Air France-KLM and IAG both posted fourth-quarter profits this time around. But Lufthansa's net loss of $527 million in the final quarter marked a negative swing of more than $600 million from the same period last year and contributed largely to the Star Alliance carrier group's reduced full-year net profit. Lufthansa cites a number of factors for this, including a fuel-hedging hit and a reduction in the market value of exchangeable notes for shares in US carrier JetBlue – which Lufthansa is redeeming earlier than previously planned as part of a debt-reduction effort.
For the full year at a net level, the fuel hedging hit at Norwegian and one-off costs at Aer Lingus relating to the settling of its long-running pensions deficit dragged those airlines to full-year net losses. While Air France-KLM pulled back its heavy full-year net loss, it was in the red at both net and operating level.

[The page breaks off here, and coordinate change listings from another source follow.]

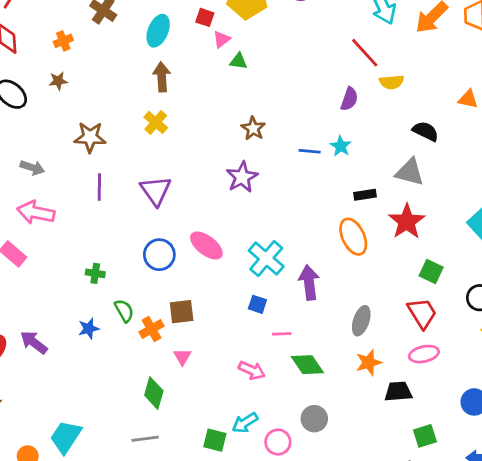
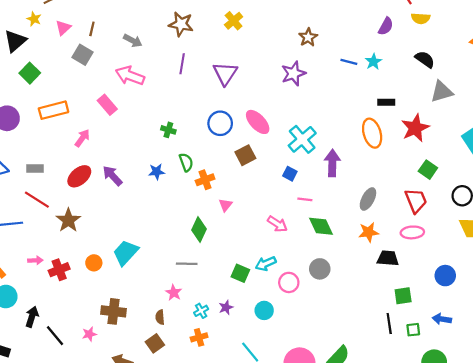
black semicircle: (426, 131) -> (425, 59), moved
gray triangle: (410, 172) -> (442, 92), moved, turned -40
brown square: (182, 312) -> (245, 155), moved, turned -30

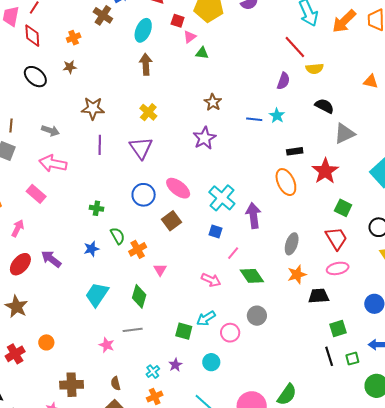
yellow cross: (234, 21) -> (148, 112), moved
pink line: (305, 199) -> (233, 253), turned -48
cyan trapezoid: (126, 253) -> (97, 295), moved
pink star: (174, 293) -> (107, 345), moved

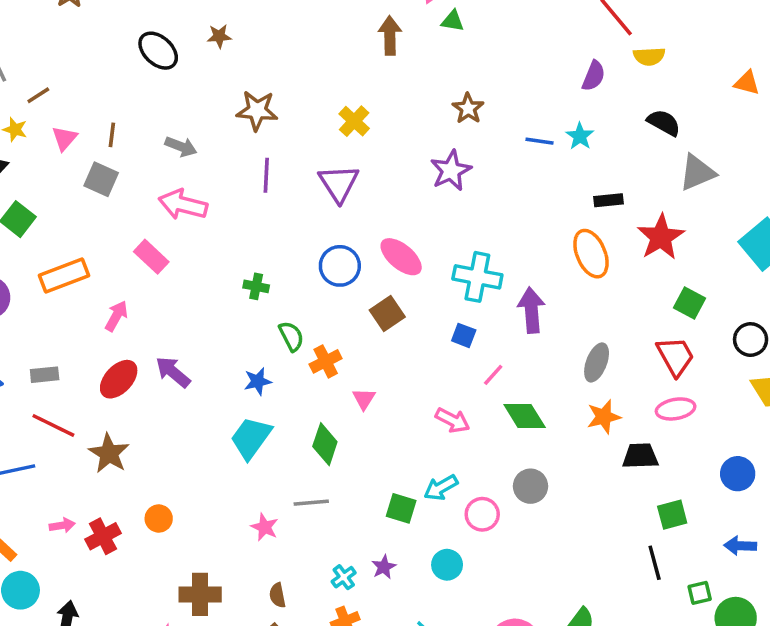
brown arrow: (146, 64) -> (390, 35), moved
cyan cross: (222, 198) -> (477, 277), turned -32
blue star: (91, 249) -> (258, 381), moved
green square: (352, 359) -> (700, 593), moved

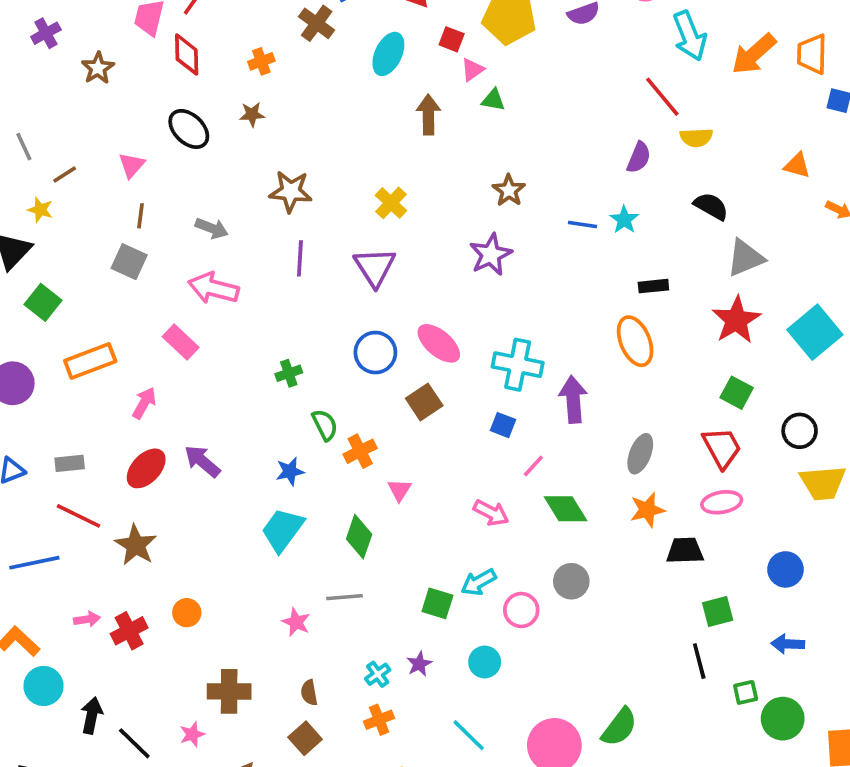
pink triangle: (64, 138) -> (132, 165), moved
red star: (661, 237) -> (736, 320), moved
green cross: (256, 286) -> (289, 373), turned -30

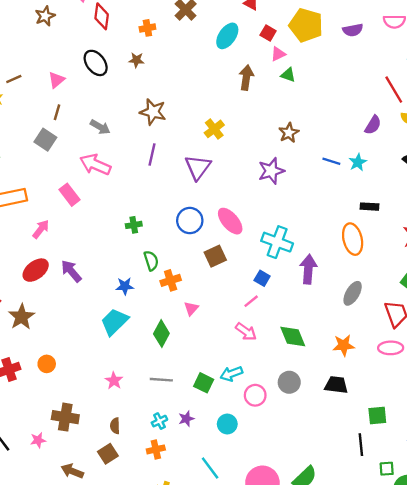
gray ellipse: (640, 454) -> (353, 293), moved
pink line: (533, 466) -> (251, 301), moved
black trapezoid: (685, 551) -> (336, 385), moved
gray line: (345, 597) -> (161, 380), moved

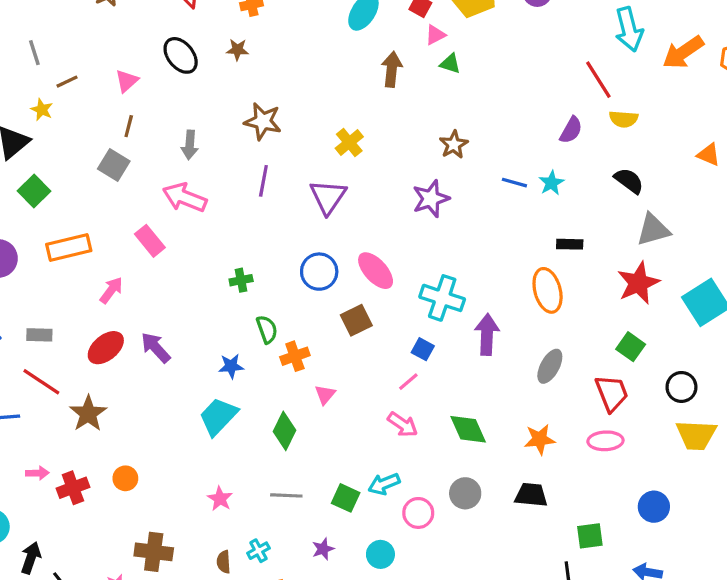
gray arrow: (100, 127) -> (190, 145), turned 66
cyan cross: (159, 421) -> (258, 551), moved

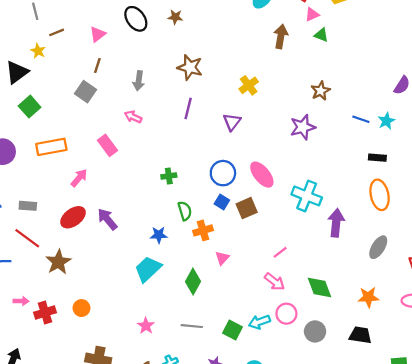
pink arrow: (185, 197) -> (133, 117), size x0.6
purple triangle: (328, 197) -> (232, 122), size x0.7
black rectangle: (570, 244) -> (377, 158), moved
blue square: (423, 349) -> (222, 202), moved
pink circle: (418, 513) -> (286, 314), moved

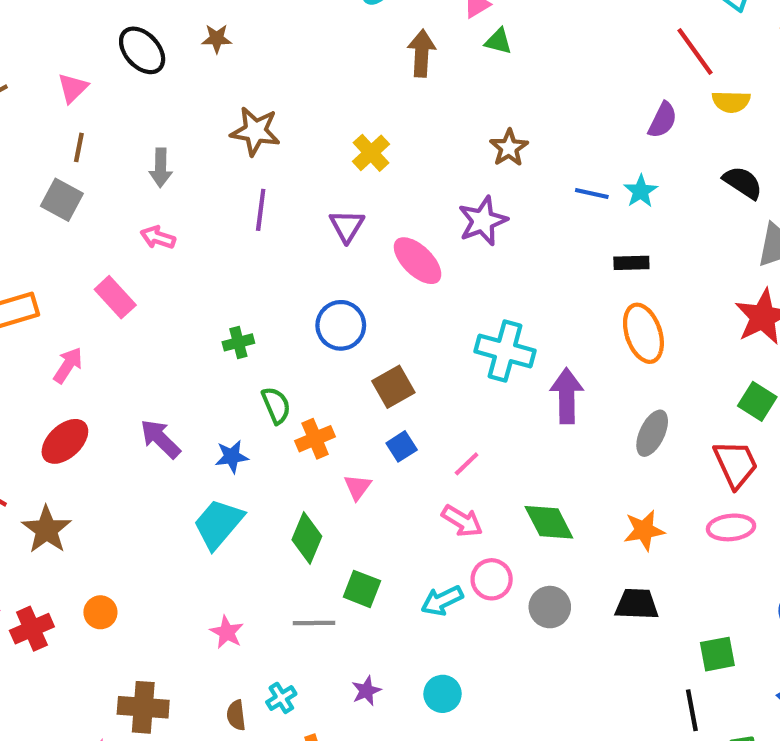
pink ellipse: (262, 175) -> (418, 261), moved
blue square: (222, 202) -> (402, 446), moved, turned 32
purple arrow: (107, 219) -> (160, 439), moved
green square: (232, 330) -> (362, 589), moved

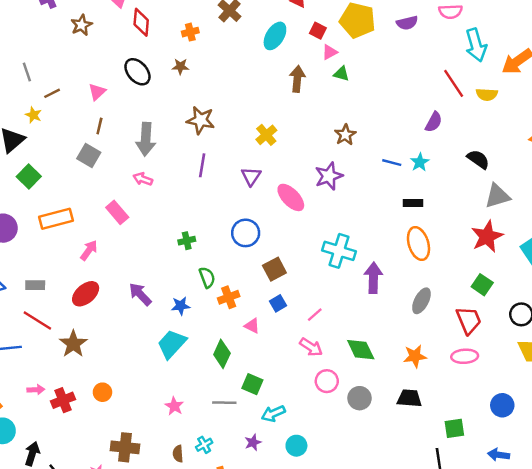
yellow semicircle: (731, 102) -> (487, 94), moved
gray arrow: (161, 168) -> (146, 139), size x1.5
pink triangle: (358, 487) -> (252, 326), turned -42
cyan arrow: (442, 601) -> (273, 414), moved

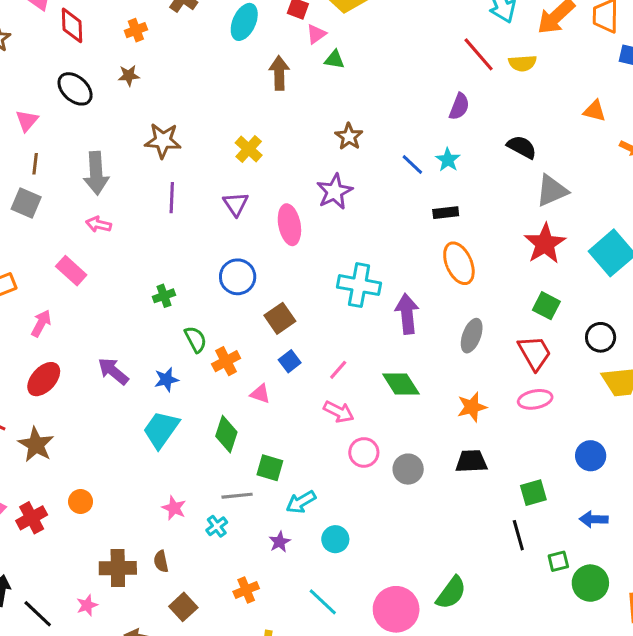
blue line: (392, 163) -> (412, 165), turned 36
pink ellipse: (291, 197) -> (289, 225), turned 40
green diamond: (361, 350) -> (401, 384), moved
cyan cross: (204, 445) -> (217, 526), moved
brown semicircle: (178, 454) -> (161, 561), moved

IAG contributed the bulk of 2014's European airline net profits for those with a financial year ending December – admittedly a list that excludes profitable EasyJet and Ryanair – and also improved its performance at an operating levels. Much of the attention was grabbed by the return to profit of its Iberia unit – understandable, given that it broke a run of six years of net losses. But the Spanish carrier's contribution and that of low-cost unit Vueling were dwarfed by the profit at British Airways. The UK carrier's operating profit jumped more than €500 in 2014 to reach reach €1.21 billion.
Of Europe's big network carriers, IAG is furthest down the path of restructuring, evident both in it setting out an operating profit target of at least €2.2 billion for 2015 and in its return to the acquisition trail with its pursuit of Aer Lingus. The Irish carrier too appears to have overcome many of its hurdles, notably settling its long-running pensions difference, and is back in growth mode.
However, Air France-KLM and Lufthansa are both continuing to work through restructurings with labour and the reorganising of their short-haul operations in particular. This leaves them with plenty of work to do over the year ahead. Lufthansa boss Spohr notes that the cost savings under the group's three-year Score efficiency programme – launched by his predecessor Christoph Franz in 2012 – are not enough to sustain the business. Now, he says, the group needs to make "structural" changes.
The Franco-Dutch carrier says more layoffs will "probably" be needed if the group is to reach its cost-cutting targets under the Perform restructuring plan. Without putting a specific number on the job losses, group chief Alexandre de Juniac says they will be on top of 800 additional redundancies outlined last month and set to be made by 2017.
Add to that the restructuring efforts efforts under way at Etihad acquisitions Air Berlin and Alitalia, challenges at Finnair – which slipped to a full-year loss in 2014 – and the widening of SAS's losses in the first quarter of its new financial year, challenges remain at Europe's network carriers.
On the low-cost carrier side, profits at EasyJet and Ryanair have been painting a bright picture for the current year. But while Ryanair lifted its full-year net profit outlook after a bright third quarter, it cautioned shareholders to "temper expectations" for the financial year ahead, with fuel-hedging strategy set to limit the Irish budget carrier's profit growth next year amid tougher pricing competition from unhedged rivals.
Norwegian, after hedging losses and delays to securing US approval for its controversial European subsidiary dragged it to a loss last year, sees "several positive trends". But boss Bjorn Kjos was already saying the carrier needed to "further reduce our cost level in order to stay competitive in a very challenging market" even before a damaging strike in March.
Central European budget carrier Wizz Air, meanwhile, provided details of its financial performance as it prepared to list on the London stock exchange, revealing a 48% rise in operating profit over the first nine month of its current financial year, to €176 million.